Parental consent not required for youth to obtain COVID-19 vaccine: NWHU

By Merna Emara
Staff Writer

The Northwestern Health Unit (NWHU) will be holding vaccination clinics at schools to provide teachers, staff and students aged 12 and older the opportunity to get the vaccine, if they so desire.

Dr. Kit Young Hoon, medical officer of health at the NWHU, said the vaccine is the most effective way to reduce the numbers of infected individuals that could become seriously ill or hospitalized.

However, there are some concerns that students will get the vaccine during the school day when parents are not around to give consent.

Young Hoon said that with any medical procedure or treatment, the patient is required to provide consent that they understand the risks and benefits of that procedure and that they agree to having it.

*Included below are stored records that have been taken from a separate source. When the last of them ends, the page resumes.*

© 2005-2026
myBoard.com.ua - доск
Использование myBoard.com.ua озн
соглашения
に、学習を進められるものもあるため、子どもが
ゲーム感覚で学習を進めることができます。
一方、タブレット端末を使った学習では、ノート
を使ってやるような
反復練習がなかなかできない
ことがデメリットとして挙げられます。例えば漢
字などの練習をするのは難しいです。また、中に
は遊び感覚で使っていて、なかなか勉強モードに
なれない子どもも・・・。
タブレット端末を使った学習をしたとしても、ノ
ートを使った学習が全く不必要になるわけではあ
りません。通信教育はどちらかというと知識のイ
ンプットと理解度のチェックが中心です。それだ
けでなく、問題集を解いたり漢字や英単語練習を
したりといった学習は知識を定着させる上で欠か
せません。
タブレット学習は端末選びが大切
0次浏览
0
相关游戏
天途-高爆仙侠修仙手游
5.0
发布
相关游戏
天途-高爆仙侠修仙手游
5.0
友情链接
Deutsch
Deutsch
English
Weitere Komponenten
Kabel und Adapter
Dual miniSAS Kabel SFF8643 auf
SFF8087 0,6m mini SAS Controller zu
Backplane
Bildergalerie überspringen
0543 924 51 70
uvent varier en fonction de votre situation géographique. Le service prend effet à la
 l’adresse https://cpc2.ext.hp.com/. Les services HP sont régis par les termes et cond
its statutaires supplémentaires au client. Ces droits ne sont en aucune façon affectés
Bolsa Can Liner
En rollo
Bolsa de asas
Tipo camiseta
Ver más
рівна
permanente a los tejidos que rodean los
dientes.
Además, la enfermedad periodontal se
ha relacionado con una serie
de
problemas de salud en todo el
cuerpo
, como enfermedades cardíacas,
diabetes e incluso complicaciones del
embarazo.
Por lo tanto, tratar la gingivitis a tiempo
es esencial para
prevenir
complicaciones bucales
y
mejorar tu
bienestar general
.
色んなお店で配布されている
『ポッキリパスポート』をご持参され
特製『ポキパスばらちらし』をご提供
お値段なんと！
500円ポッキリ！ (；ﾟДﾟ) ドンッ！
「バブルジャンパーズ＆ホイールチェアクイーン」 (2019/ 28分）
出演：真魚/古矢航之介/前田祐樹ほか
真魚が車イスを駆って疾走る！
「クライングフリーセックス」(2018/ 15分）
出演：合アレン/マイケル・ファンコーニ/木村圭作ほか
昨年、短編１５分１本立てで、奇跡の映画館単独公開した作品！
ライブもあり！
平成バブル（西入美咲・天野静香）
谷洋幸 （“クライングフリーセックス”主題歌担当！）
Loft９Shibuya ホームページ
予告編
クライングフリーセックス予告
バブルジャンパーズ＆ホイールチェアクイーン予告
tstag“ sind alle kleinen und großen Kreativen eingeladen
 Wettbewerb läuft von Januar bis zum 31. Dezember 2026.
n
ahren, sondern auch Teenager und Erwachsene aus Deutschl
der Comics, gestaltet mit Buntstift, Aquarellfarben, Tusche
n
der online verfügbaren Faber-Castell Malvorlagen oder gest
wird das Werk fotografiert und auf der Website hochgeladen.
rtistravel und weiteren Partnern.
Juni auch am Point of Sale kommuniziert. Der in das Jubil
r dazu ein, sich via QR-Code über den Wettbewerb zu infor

The same applies to vaccines, Young Hoon said, adding that there is no age of consent for vaccines.

“Anyone, as long as they are at the appropriate age to understand the risks and benefits, can consent to get any treatment, including vaccinations,” Young Hoon said.

“For vaccines, those aged 12 to 17 are considered able to provide consent to get the COVID-19 vaccine,” Young Hoon said. “They just need to be able to understand information. If they don’t understand the information, it is based on the judgement of the healthcare professional working with the client to make this judgement.”

Young Hoon said all parents must screening their children for COVID-19 everyday before they go to school. If a student fails the screen, they should be tested for COVID-19 and not return to school before the results are known and symptoms have improved.

This rule applies to fully vaccinated students and children attending daycare.

“Although the vaccines are very effective in reducing the likelihood of getting sick with COVID-19, there is still a possibility that you can become infected,” Young Hoon said. “Those who are fully vaccinated who get infected may show no or mild symptoms, while those with no vaccine are more likely to become seriously ill.”

With the Delta Variant already in the NWHU catchment area, Young Hoon said residents should make an effort to choose situations or interactions that do not involve the risk of getting COVID-19.

This is especially relevant as the weather cools down and more people gather indoors, Young Hoon said, adding that she urges the public to be vigilant with prevention measures and consider the risk of an activity before planning social events.

“Outdoor interactions are better than indoors,” Young Hoon said. “Interacting with vaccinated individuals decreases your risk. And of course wearing masks in indoor spaces and good hand hygiene helps reduce risks. The Delta Variant is in more than one district. It is the predominant variant in Ontario. It’s not something we can escape from.”

Young Hoon said there are provincial-level numbers on whether someone is vaccinated or not when they get infected with COVID-19.

“That is useful when we talk about large numbers to have this type of information,” Young Hoon said. For a small number of cases, knowing whether a case was vaccinated or not is not very helpful. There will be the occasional vaccinated case that gets COVID-19. But most of the cases will be unvaccinated and that is because of the effectiveness of the vaccine.”

Over 116,000 doses of the [COVID-19] vaccine have been given in the NWHU’s catchment area.

The health unit continues to provide COVID-19 vaccination clinics at local schools and across the region. Their website has more information on local clinics, including how to book and where walk-in clinics are available.